Meskipun memiliki rencana ambisius ini, Wall Street tetap skeptis. Saham Target yang diperdagangkan mendekati $110, memiliki target harga rata-rata analis sekitar $94 menurut Visible Alpha—menunjukkan bahwa analis memperkirakan penurunan lebih lanjut sebelum adanya pembalikan.
Perjalanan Meningkat Walmart
Sebaliknya, John Furner memasuki peran yang mengelola keberhasilan daripada memimpin pemulihan. Walmart telah mengalami pertumbuhan penjualan yang kuat dengan menarik pembeli berpenghasilan lebih tinggi melalui kebutuhan pokok yang terjangkau dan pengantaran keesokan hari. Keunggulan retailer ini dalam e-commerce dan pemasaran berbasis AI telah mengangkatnya ke Nasdaq 100, mengakui kemunculannya sebagai perusahaan berbasis teknologi.
Furner telah berperan penting dalam memimpin inisiatif otomatisasi dan transformasi digital Walmart. Dalam panggilan konferensi November, dia menegaskan kembali arah strategis perusahaan dengan percaya diri: “Kami memiliki banyak momentum. Strategi itu solid.” Kelangsungan filosofi kepemimpinan ini sejalan dengan pilihan dewan untuk menunjuk orang dalam agar mempertahankan momentum perusahaan.
Pasar telah memberi penghargaan terhadap kinerja Walmart. Sahamnya naik sekitar 26% selama dua belas bulan terakhir dan saat ini diperdagangkan di sekitar $124, secara garis besar sesuai dengan target harga rata-rata analis sebesar $125 menurut data Visible Alpha.
Apa Artinya Ini bagi Investor
Kedua perusahaan memilih kandidat internal jangka panjang daripada pengganggu eksternal, menunjukkan preferensi untuk kelangsungan strategis daripada reinventasi radikal. Namun, kerangka Oliver Chen terbukti penting untuk membedakan kedua narasi ini. Target membutuhkan reinventasi mendasar untuk menghentikan kerugian investor dan membalikkan penurunan penjualan. Walmart cukup menjalankan rencana yang ada sambil menyesuaikan diri dengan dinamika kompetitif.

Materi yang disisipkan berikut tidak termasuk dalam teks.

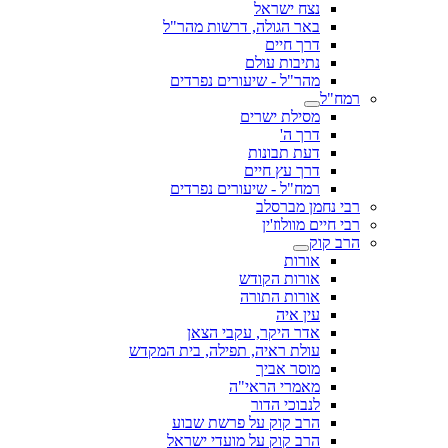
נצח ישראל
באר הגולה, דרשות מהר"ל
דרך חיים
נתיבות עולם
מהר"ל - שיעורים נפרדים
רמח"ל
מסילת ישרים
דרך ה'
דעת תבונות
דרך עץ חיים
רמח"ל - שיעורים נפרדים
רבי נחמן מברסלב
רבי חיים מוולוז'ין
הרב קוק
אורות
אורות הקודש
אורות התורה
עין איה
אדר היקר, עקבי הצאן
עולת ראיה, תפילה, בית המקדש
מוסר אביך
מאמרי הראי"ה
לנבוכי הדור
הרב קוק על פרשת שבוע
הרב קוק על מועדי ישראל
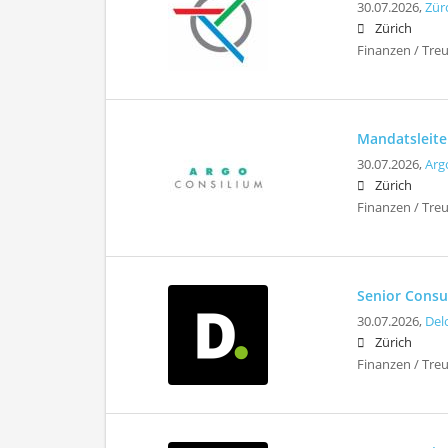
30.07.2026,
Zür
Zürich
Finanzen / Treu
Mandatsleite
30.07.2026,
Arg
Zürich
Finanzen / Tre
Senior Consu
30.07.2026,
Del
Zürich
Finanzen / Tre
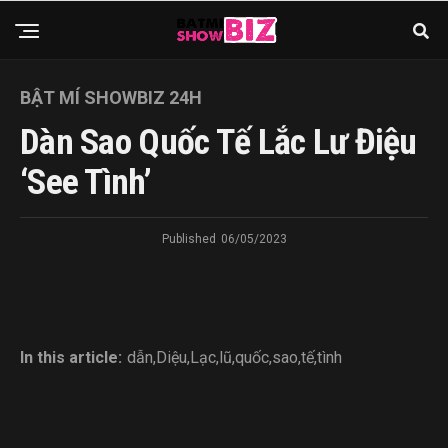
BẬT MÍ SHOWBIZ 24H
Dàn Sao Quốc Tế Lắc Lư Điệu
‘See Tình’
Published
06/05/2023
In this article:
dẫn
,
Diệu
,
Lạc
,
lũ
,
quốc
,
sao
,
tế
,
tình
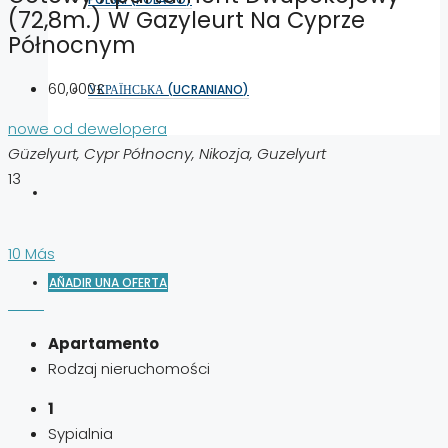
(72,8m.) W Gazyleurt Na Cyprze
Północnym
60,000£
УКРАЇНСЬКА
(
UCRANIANO
)
nowe od dewelopera
Güzelyurt, Cypr Północny, Nikozja, Guzelyurt
13
10 Más
AÑADIR UNA OFERTA
Apartamento
Rodzaj nieruchomości
1
Sypialnia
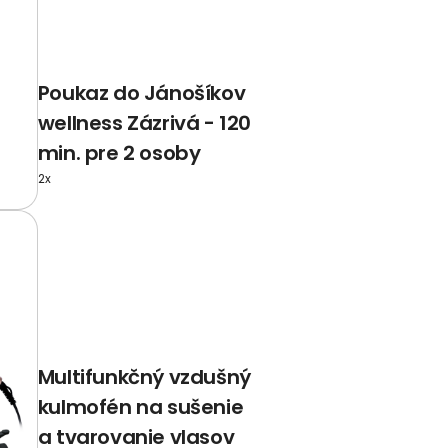
Poukaz do Jánošíkov
wellness Zázrivá - 120
min. pre 2 osoby
2x
Multifunkčný vzdušný
kulmofén na sušenie
a tvarovanie vlasov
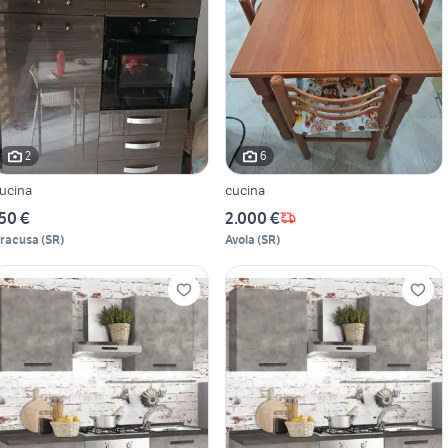
2
6
ucina
cucina
50 €
2.000 €
iracusa
(
SR
)
Avola
(
SR
)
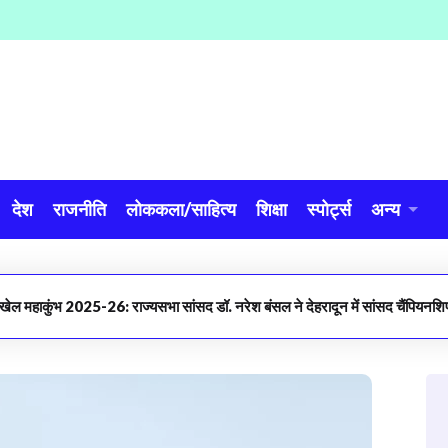
देश
राजनीति
लोककला/साहित्य
शिक्षा
स्पोर्ट्स
अन्य
खेल महाकुंभ 2025-26: राज्यसभा सांसद डॉ. नरेश बंसल ने देहरादून में सांसद चैंपियनशि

Bagi investor, perbedaan ini sangat mencolok. Target mewakili peluang pemulihan dengan risiko downside yang signifikan dan prospek pemulihan yang tidak pasti, sementara Walmart menawarkan peluang pertumbuhan berkualitas di mana manajemen telah menunjukkan kemampuan eksekusi. Teori Oliver Chen—bahwa para pemimpin ini menghadapi tantangan yang sangat berbeda—tetap menjadi lensa utama untuk menilai kedua peluang tersebut.